> _TASK TO COMPLETE_:
Which lines below contain "Madrid"? Copy every one of them.

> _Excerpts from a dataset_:
—————
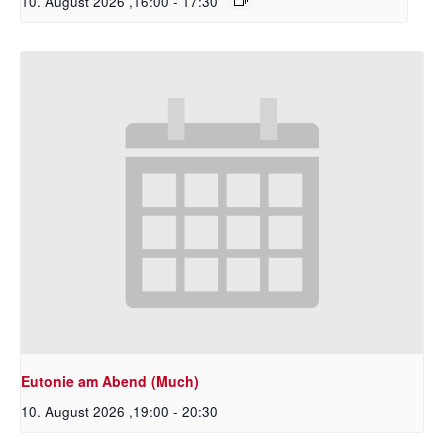
10. August 2026 ,16:00
-
17:30
Eutonie am Abend (Much)
10. August 2026 ,19:00
-
20:30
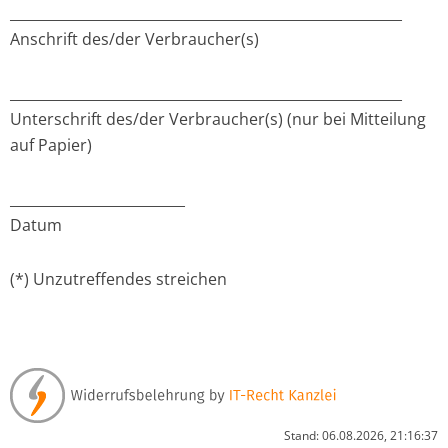
________________________________________________________
Anschrift des/der Verbraucher(s)
________________________________________________________
Unterschrift des/der Verbraucher(s) (nur bei Mitteilung
auf Papier)
_________________________
Datum
(*) Unzutreffendes streichen
Stand: 06.08.2026, 21:16:37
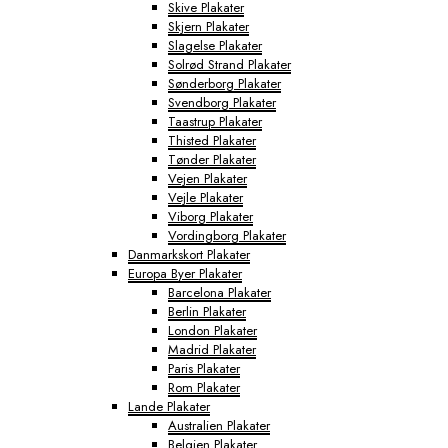
Skive Plakater
Skjern Plakater
Slagelse Plakater
Solrød Strand Plakater
Sønderborg Plakater
Svendborg Plakater
Taastrup Plakater
Thisted Plakater
Tønder Plakater
Vejen Plakater
Vejle Plakater
Viborg Plakater
Vordingborg Plakater
Danmarkskort Plakater
Europa Byer Plakater
Barcelona Plakater
Berlin Plakater
London Plakater
Madrid Plakater
Paris Plakater
Rom Plakater
Lande Plakater
Australien Plakater
Belgien Plakater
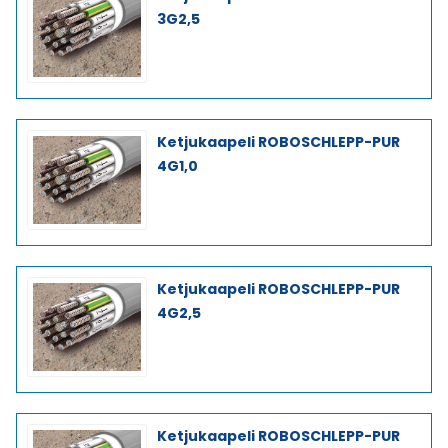
3G2,5
Ketjukaapeli ROBOSCHLEPP-PUR
4G1,0
Ketjukaapeli ROBOSCHLEPP-PUR
4G2,5
Ketjukaapeli ROBOSCHLEPP-PUR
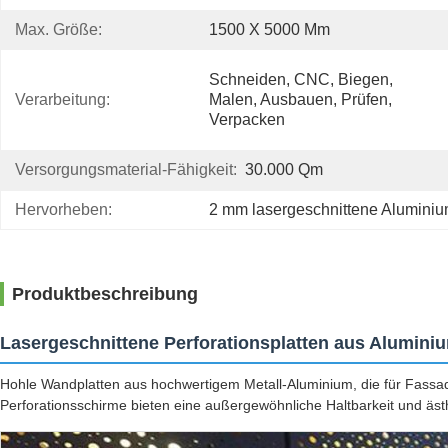
Max. Größe:
1500 X 5000 Mm
Schneiden, CNC, Biegen, 
Verarbeitung:
Malen, Ausbauen, Prüfen, 
Verpacken
Versorgungsmaterial-Fähigkeit:
30.000 Qm
Hervorheben:
2 mm lasergeschnittene Aluminiu
Produktbeschreibung
Lasergeschnittene Perforationsplatten aus Alumini
Hohle Wandplatten aus hochwertigem Metall-Aluminium, die für Fass
Perforationsschirme bieten eine außergewöhnliche Haltbarkeit und äs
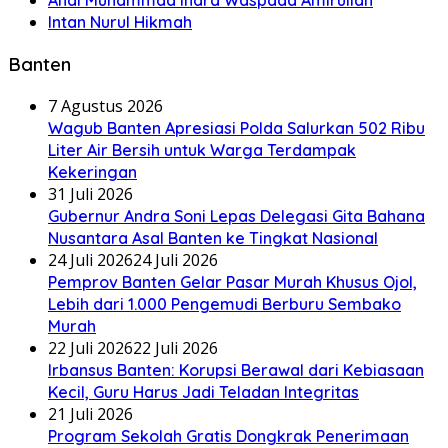
Andi Muhammad Indra Waspada Amirullah
Intan Nurul Hikmah
Banten
7 Agustus 2026
Wagub Banten Apresiasi Polda Salurkan 502 Ribu
Liter Air Bersih untuk Warga Terdampak
Kekeringan
31 Juli 2026
Gubernur Andra Soni Lepas Delegasi Gita Bahana
Nusantara Asal Banten ke Tingkat Nasional
24 Juli 2026
24 Juli 2026
Pemprov Banten Gelar Pasar Murah Khusus Ojol,
Lebih dari 1.000 Pengemudi Berburu Sembako
Murah
22 Juli 2026
22 Juli 2026
Irbansus Banten: Korupsi Berawal dari Kebiasaan
Kecil, Guru Harus Jadi Teladan Integritas
21 Juli 2026
Program Sekolah Gratis Dongkrak Penerimaan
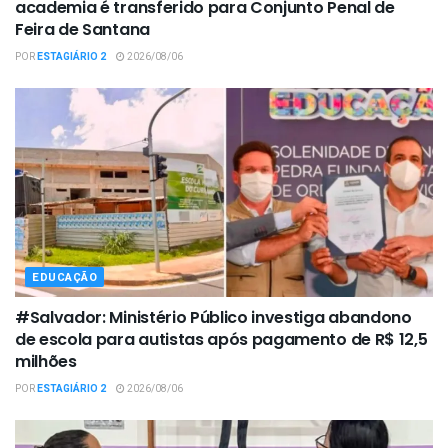
academia é transferido para Conjunto Penal de
Feira de Santana
POR
ESTAGIÁRIO 2
2026/08/06
EDUCAÇÃO
#Salvador: Ministério Público investiga abandono
de escola para autistas após pagamento de R$ 12,5
milhões
POR
ESTAGIÁRIO 2
2026/08/06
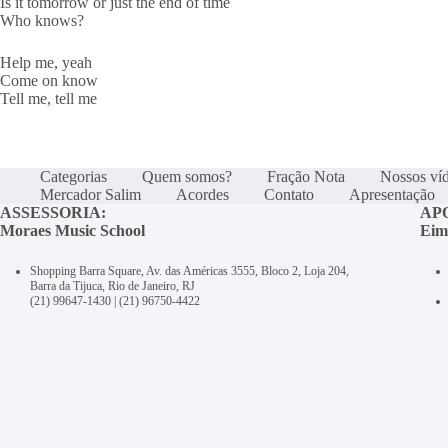
Is it t
omorrow or just the end of time
Who knows?
Help me, yeah
Come on know
Tell me, tell me
Categorias
Quem somos?
Fração Nota
Nossos ví
Mercador Salim
Acordes
Contato
Apresentação
ASSESSORIA:
AP
Moraes Music School
Eim
Shopping Barra Square, Av. das Américas 3555, Bloco 2, Loja 204,
Barra da Tijuca, Rio de Janeiro, RJ
(21) 99647-1430
|
(21) 96750-4422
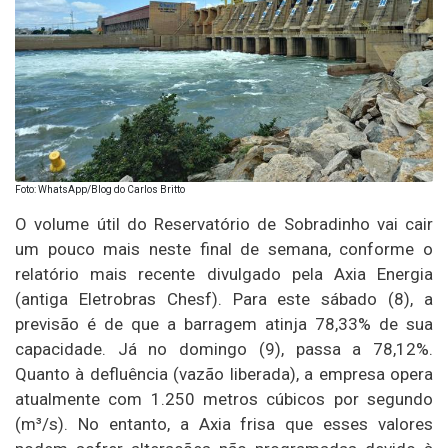
Foto: WhatsApp/Blog do Carlos Britto
O volume útil do Reservatório de Sobradinho vai cair
um pouco mais neste final de semana, conforme o
relatório mais recente divulgado pela Axia Energia
(antiga Eletrobras Chesf). Para este sábado (8), a
previsão é de que a barragem atinja 78,33% de sua
capacidade. Já no domingo (9), passa a 78,12%.
Quanto à defluência (vazão liberada), a empresa opera
atualmente com 1.250 metros cúbicos por segundo
(m³/s). No entanto, a Axia frisa que esses valores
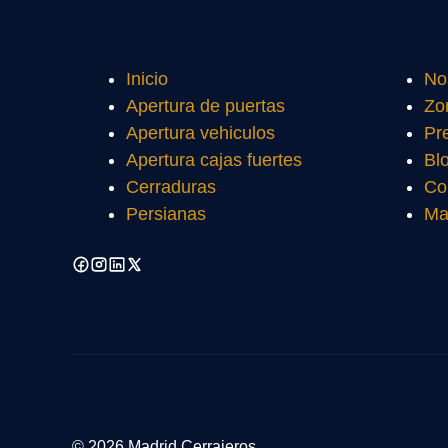
Inicio
No
Apertura de puertas
Zo
Apertura vehiculos
Pr
Apertura cajas fuertes
Bl
Cerraduras
Co
Persianas
Ma
© 2026 Madrid Cerrajeros.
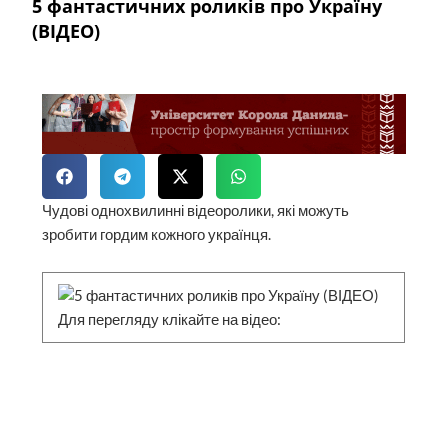
5 фантастичних роликів про Україну
(ВІДЕО)
Чудові однохвилинні відеоролики, які можуть
зробити гордим кожного українця.
Для перегляду клікайте на відео:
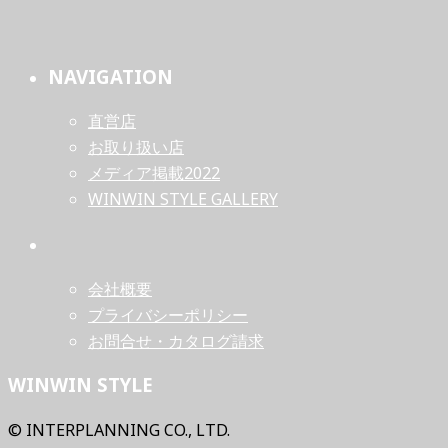
NAVIGATION
直営店
お取り扱い店
メディア掲載2022
WINWIN STYLE GALLERY
会社概要
プライバシーポリシー
お問合せ・カタログ請求
WINWIN STYLE
© INTERPLANNING CO., LTD.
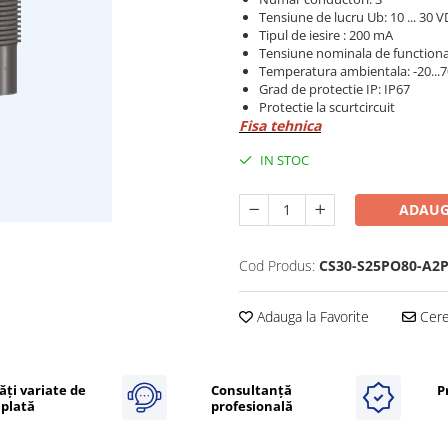
Tensiune de lucru Ub: 10 ... 30 
Tipul de iesire : 200 mA
Tensiune nominala de functiona
Temperatura ambientala: -20...
Grad de protectie IP: IP67
Protectie la scurtcircuit
Fisa tehnica
IN STOC
ADAUG
Cod Produs:
CS30-S25PO80-A2
Adauga la Favorite
Cere 
ăți variate de
Consultanță
P
plată
profesională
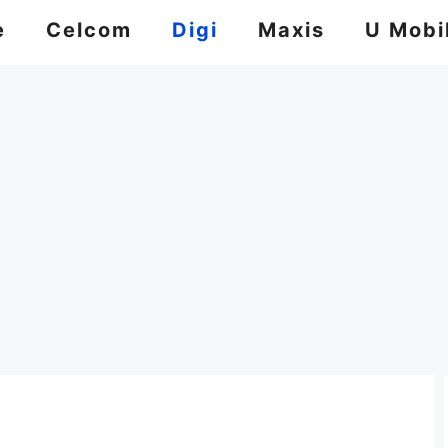
e
Celcom
Digi
Maxis
U Mobi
—————
> _SOLUTION FOR THIS PROBLEM_:
Madrid Plakater
© 2026 Madrid Cerrajeros.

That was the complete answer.